Binary strings can be passed back and forth.
Initialize Rhino
Rhino does not provide a global
variable. It can be created:
Context cx = Context.enter();
Scriptable scope = cx.initStandardObjects();
/* Disable optimization */
cx.setOptimizationLevel(-1);
/* Initialize `global` variable */
String s = "var global = (function(){ return this; }).call(null);";
cx.evaluateString(scope, s, "<cmd>", 1, null);
Load SheetJS Scripts
The main library can be loaded by reading the scripts from the Java Archive and evaluating in the Rhino context:
/* pull source from JAR */
String s = new Scanner(
SheetJS.class.getResourceAsStream("/xlsx.full.min.js")

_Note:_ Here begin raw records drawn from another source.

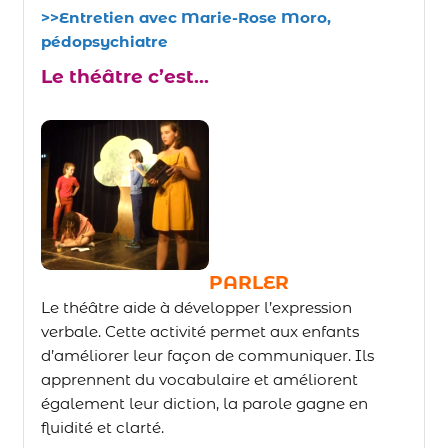
>>Entretien avec Marie-Rose Moro,
pédopsychiatre
Le théâtre c’est…
PARLER
Le théâtre aide à développer l’expression
verbale. Cette activité permet aux enfants
d’améliorer leur façon de communiquer. Ils
apprennent du vocabulaire et améliorent
également leur diction, la parole gagne en
fluidité et clarté.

).useDelimiter("\\Z").next();
/* evaluate */
cx.evaluateString(scope, s, "<cmd>", 1, null);
To confirm the library is loaded, XLSX.version
can be inspected:
/* get handle to XLSX */
Object XLSX = scope.get("XLSX", scope);
if(XLSX == Scriptable.NOT_FOUND) throw new Exception("XLSX not found");
/* get the version string */
String version = ((NativeObject)XLSX).get("version", scope).toString();
System.out.println("SheetJS version " + version);
Reading Files
A binary string can be generated from a byte
array:
static String read_file(String file) throws IOException {
/* read file -> array of bytes */
byte[] b = Files.readAllBytes(Paths.get(file));
/* construct binary string */
StringBuilder sb = new StringBuilder();
for(int i = 0; i < b.length; ++i) sb.append(Character.toString((char)(b[i] < 0 ? b[i] + 256 : b[i])));
return sb.toString();
}
This string can be loaded into the JS engine and processed:
/* options argument */
String os = "q = {'type':'binary', 'WTF':1};";
NativeObject o = (NativeObject)cx.evaluateString(scope, os, "<cmd>", 2, null);
/* set up function arguments */
String data = read_file(path_to_file);
Object args[] = {data, o};
/* call read -> wb workbook */
NativeObject nXLSX = (NativeObject)XLSX;
Function readfunc = (Function)XLSX.get("read", scope);
NativeObject wb = (NativeObject)readfunc.call(cx, scope, nXLSX, args);
wb
will be a reference to the JS workbook object.
Complete Example
-
Ensure Java is installed.
-
Create a folder for the project:
mkdir sheetjs-java
cd sheetjs-java
- Download the Rhino JAR and rename to
rhino.jar
:
curl -L -o rhino.jar https://repo1.maven.org/maven2/org/mozilla/rhino/1.7.15/rhino-1.7.15.jar
- Download the SheetJS Standalone script and the test file. Save both files in the project directory:
curl -LO https://cdn.sheetjs.com/xlsx-0.20.3/package/dist/xlsx.full.min.js
curl -LO https://docs.sheetjs.com/pres.xlsx
- Download
SheetJSRhino.zip
and unzip
curl -LO https://docs.sheetjs.com/rhino/SheetJSRhino.zip
unzip SheetJSRhino.zip
- Save the following code to
SheetJSRhino.java
:
/* sheetjs (C) 2013-present SheetJS -- https://sheetjs.com */
/* vim: set ts=2: */
import com.sheetjs.SheetJS;
import com.sheetjs.SheetJSFile;
import com.sheetjs.SheetJSSheet;
public class SheetJSRhino {
public static void main(String args[]) throws Exception {
try {
SheetJS sjs = new SheetJS();
/* open file */
SheetJSFile xl = sjs.read_file(args[0]);
/* get sheetnames */
String[] sheetnames = xl.get_sheet_names();
System.err.println(sheetnames[0]);
/* convert to CSV */
SheetJSSheet sheet = xl.get_sheet(0);
String csv = sheet.get_csv();
System.out.println(csv);
} catch(Exception e) { throw e; } finally { SheetJS.close(); }
}
}
- Assemble
SheetJS.jar
from the demo code:
- Linux/MacOS
- Windows
javac -cp ".:rhino.jar" SheetJSRhino.java
jar -cf SheetJS.jar SheetJSRhino.class com/sheetjs/*.class xlsx.full.min.js
javac -cp ".;rhino.jar" SheetJSRhino.java
jar -cf SheetJS.jar SheetJSRhino.class com/sheetjs/*.class xlsx.full.min.js
- Test the program:
- Linux/MacOS
- Windows
java -cp ".:SheetJS.jar:rhino.jar" SheetJSRhino pres.xlsx
java -cp ".;SheetJS.jar;rhino.jar" SheetJSRhino pres.xlsx
If successful, a CSV will be printed to console.